143 F. Supp. 3d 363
D. Maryland2016Background
- Raymond Gray was shot by Baltimore Police Officer William S. Kern during a 2013 training exercise; Plaintiffs filed suit asserting various federal and state tort and constitutional claims.
- The Court granted summary judgment for Kern on several claims, leaving state-law claims (battery, assault, IIED, gross negligence, loss of consortium) against Kern.
- Kern served a Rule 68 offer for $200,000 (the asserted LGTCA cap); Plaintiffs declined. The Supreme Court’s decision in Campbell‑Ewald v. Gomez precludes an unaccepted offer from mooting a case.

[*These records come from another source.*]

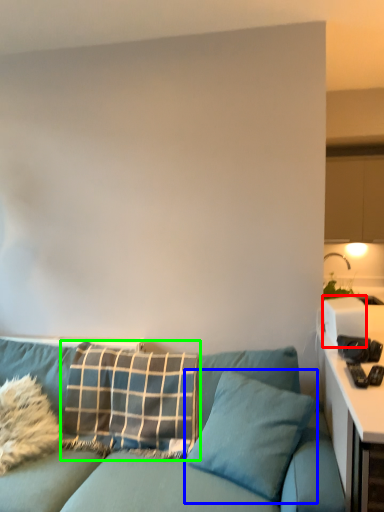 Question: Which object is positioned farthest from appliance (highlighted by a red box)? Select from pillow (highlighted by a blue box) and pillow (highlighted by a green box).

Choices:
 (A) pillow
 (B) pillow

Answer: (B) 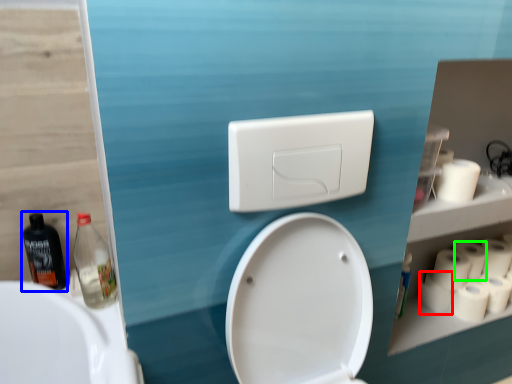 Question: Estimate the real-world distances between objects in this image. Which object is farther from toilet paper (highlighted by a red box), bottle (highlighted by a blue box) or toilet paper (highlighted by a green box)?

Choices:
 (A) bottle
 (B) toilet paper

Answer: (A) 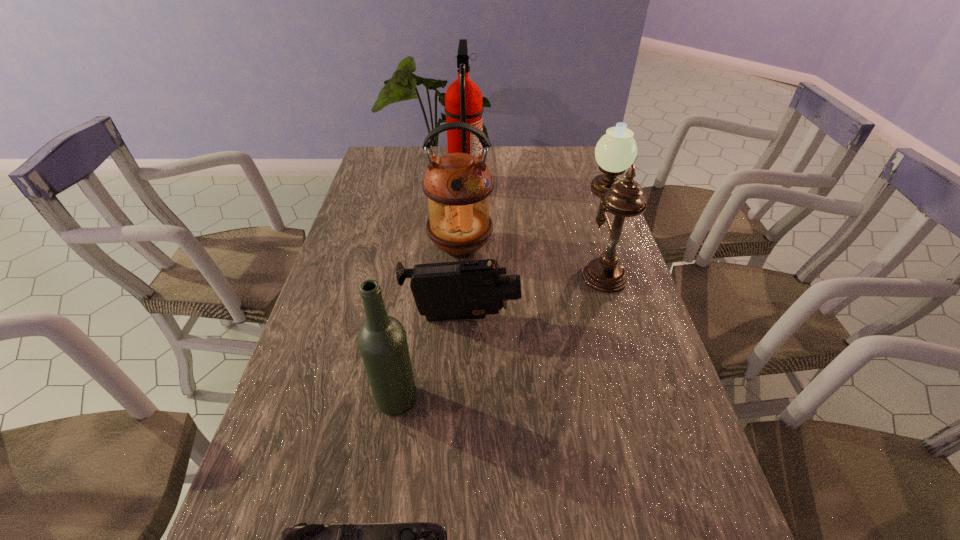 Find the location of a particular element. fire extinguisher is located at coordinates 463,100.

This screenshot has height=540, width=960. In order to click on the farthest object in this screenshot , I will do `click(463, 100)`.

Where is `the left oil lamp`? the left oil lamp is located at coordinates (458, 185).

The image size is (960, 540). Identify the location of the right oil lamp. [616, 151].

Where is `the second nearest object`? The width and height of the screenshot is (960, 540). the second nearest object is located at coordinates (382, 340).

What are the coordinates of `the farther camcorder` in the screenshot? It's located at (472, 289).

Find the location of `the third nearest object`. the third nearest object is located at coordinates (472, 289).

Locate an element on the screen. free location located 0.340m on the side of the tallest object near the handle is located at coordinates (575, 183).

The width and height of the screenshot is (960, 540). In order to click on free location located 0.060m on the front of the left oil lamp in this screenshot , I will do `click(459, 284)`.

Where is `free point located 0.100m on the front of the right oil lamp`? free point located 0.100m on the front of the right oil lamp is located at coordinates 617,320. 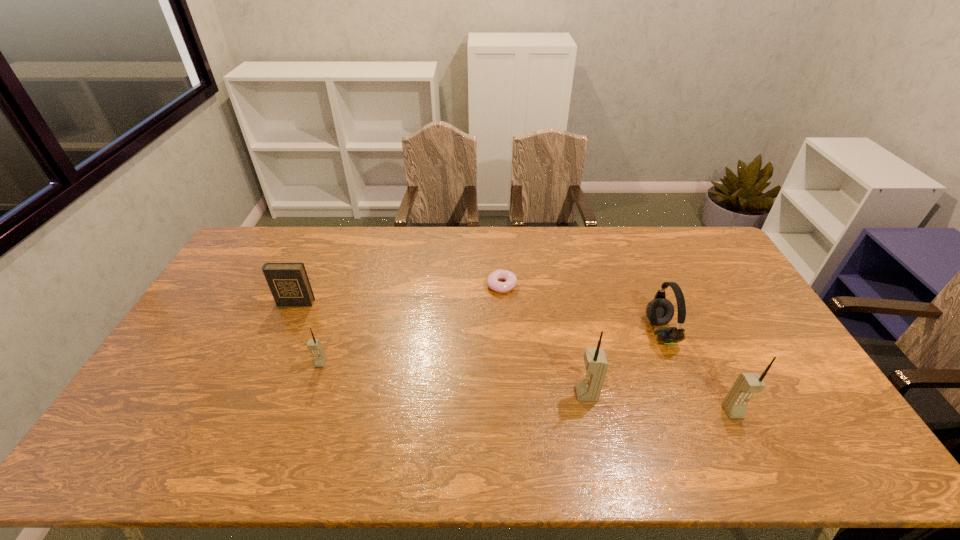 The image size is (960, 540). In order to click on free space that satisfies the following two spatial constraints: 1. on the ear cups of the headset; 2. on the front of the leftmost cellular telephone, where the keypad is located in this screenshot , I will do `click(674, 363)`.

The height and width of the screenshot is (540, 960). What are the coordinates of `free space that satisfies the following two spatial constraints: 1. on the ear cups of the second object from right to left; 2. on the front of the fifth object from right to left, where the keypad is located` in the screenshot? It's located at (674, 363). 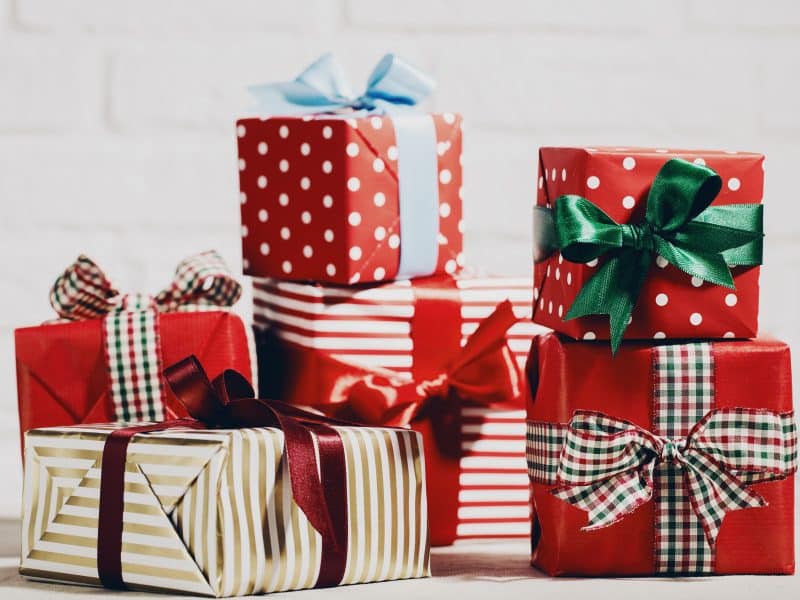 Where is `christmas presents`? Image resolution: width=800 pixels, height=600 pixels. christmas presents is located at coordinates (129, 378), (169, 487), (357, 339), (346, 249), (574, 272), (605, 410). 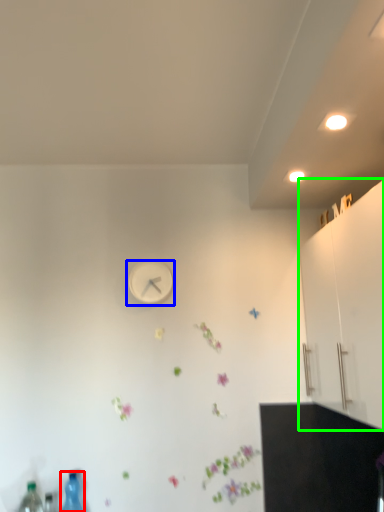 Question: Which object is the closest to the bottle (highlighted by a red box)? Choose among these: wall clock (highlighted by a blue box) or dresser (highlighted by a green box).

Choices:
 (A) wall clock
 (B) dresser

Answer: (A) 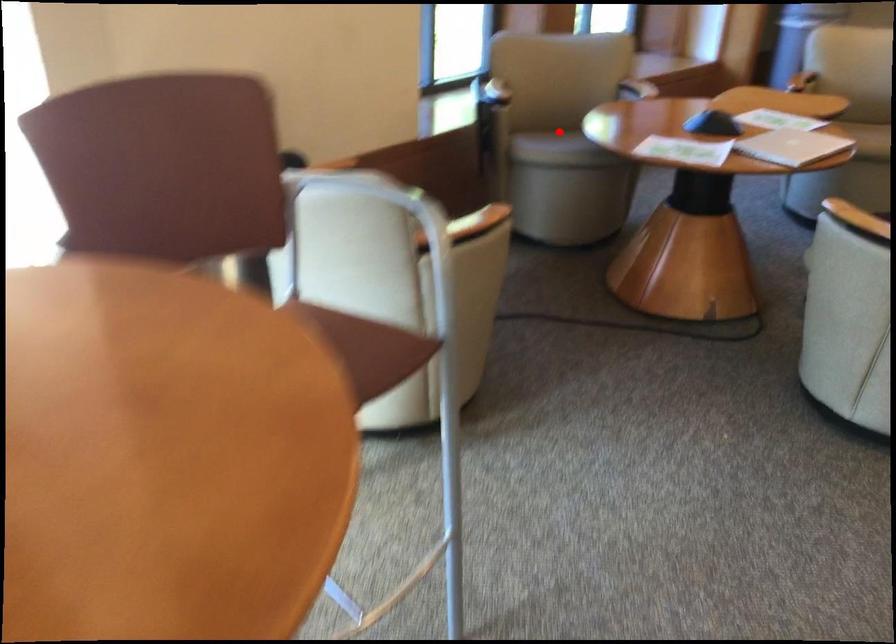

- Kern’s second motion to dismiss asserts mootness because the City will deposit $200,000 with the Clerk (actual payment), and argues the Local Government Tort Claims Act (LGTCA) limits recoverable compensatory damages to $200,000 per individual claim.

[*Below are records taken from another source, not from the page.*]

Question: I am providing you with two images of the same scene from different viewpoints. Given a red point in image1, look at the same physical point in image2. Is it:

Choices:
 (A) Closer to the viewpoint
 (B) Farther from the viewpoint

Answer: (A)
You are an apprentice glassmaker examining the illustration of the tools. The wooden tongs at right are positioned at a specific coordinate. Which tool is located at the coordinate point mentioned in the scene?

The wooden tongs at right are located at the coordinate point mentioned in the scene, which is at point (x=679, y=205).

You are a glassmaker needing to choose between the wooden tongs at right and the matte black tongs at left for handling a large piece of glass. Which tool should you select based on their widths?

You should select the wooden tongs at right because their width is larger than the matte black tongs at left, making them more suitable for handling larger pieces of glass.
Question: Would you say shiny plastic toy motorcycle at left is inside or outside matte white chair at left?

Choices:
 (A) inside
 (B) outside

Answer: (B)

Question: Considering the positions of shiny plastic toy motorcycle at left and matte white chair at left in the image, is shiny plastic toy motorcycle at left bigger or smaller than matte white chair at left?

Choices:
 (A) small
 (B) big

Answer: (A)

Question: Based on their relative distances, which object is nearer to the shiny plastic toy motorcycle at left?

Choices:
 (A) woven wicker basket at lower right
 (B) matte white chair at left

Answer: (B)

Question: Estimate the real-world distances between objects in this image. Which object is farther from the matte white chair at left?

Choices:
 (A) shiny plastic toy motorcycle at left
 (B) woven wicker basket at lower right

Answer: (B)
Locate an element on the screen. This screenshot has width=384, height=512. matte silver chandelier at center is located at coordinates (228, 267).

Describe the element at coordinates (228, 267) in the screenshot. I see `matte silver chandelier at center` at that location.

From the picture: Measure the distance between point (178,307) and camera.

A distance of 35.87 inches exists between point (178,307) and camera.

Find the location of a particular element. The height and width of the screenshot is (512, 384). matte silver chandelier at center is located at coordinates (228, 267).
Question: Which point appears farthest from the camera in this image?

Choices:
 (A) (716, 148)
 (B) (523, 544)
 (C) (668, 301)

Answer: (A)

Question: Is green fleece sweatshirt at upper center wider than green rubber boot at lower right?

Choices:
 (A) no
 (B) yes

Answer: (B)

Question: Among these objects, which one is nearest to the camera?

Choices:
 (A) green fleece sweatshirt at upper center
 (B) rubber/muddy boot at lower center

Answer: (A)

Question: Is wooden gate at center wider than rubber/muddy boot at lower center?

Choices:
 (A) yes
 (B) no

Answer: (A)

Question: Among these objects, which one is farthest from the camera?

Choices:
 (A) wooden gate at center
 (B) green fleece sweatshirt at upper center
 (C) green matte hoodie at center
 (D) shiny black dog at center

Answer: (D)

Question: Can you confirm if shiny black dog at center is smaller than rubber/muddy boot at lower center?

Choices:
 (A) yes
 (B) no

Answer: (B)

- Plaintiffs argue the LGTCA cap is unconstitutional under Article 19 of the Maryland Declaration of Rights (leaving them remediless because of a workers’ compensation lien) and that punitive damages or employee liability for malice could permit recovery above $200,000.
Issues
| Issue | Plaintiff's Argument | Defendant's Argument | Held |
|---|---|---|---|
| Whether an unaccepted Rule 68 offer moots the case | Warren and Rule 68 should render case moot | Gomez controls: unaccepted offers do not moot | Gomez controls; unaccepted offers do not moot (Court previously denied first motion) |
| Whether actual payment/deposit of full recoverable amount ($200,000) moots the case | Payment may not moot if other recoverable items (punitive damages) remain | Actual deposit of full recoverable amount to Clerk moots case | Actual deposit of the full amount recoverable to the Clerk will moot the case; Court ordered deposit |
| Whether LGTCA $200,000 cap applies to Plaintiffs’ remaining claims | Cap is unconstitutional under MD Declaration of Rights (Article 19) because it may leave Plaintiffs remediless due to lien | LGTCA applies and limits recoverable compensatory damages to $200,000 per individual claim | LGTCA cap applies; Espina controls that cap does not violate Article 19; Court will limit recovery to $200,000 |
| Whether malice or punitive damages allow recovery beyond $200,000 | Plaintiffs: malice defined narrowly; punitive damages/employee liability could exceed cap | Defendant: summary judgment record showed no actual malice by Kern; thus cap applies | Court found no actual malice by Kern under LGTCA/public‑official immunity standards; punitive/employee liability not available to exceed cap |
Key Cases Cited
- Warren v. Sessoms & Rogers, P.A., 676 F.3d 365 (4th Cir. 2012) (held unaccepted Rule 68 offer can moot a case under Fourth Circuit precedent)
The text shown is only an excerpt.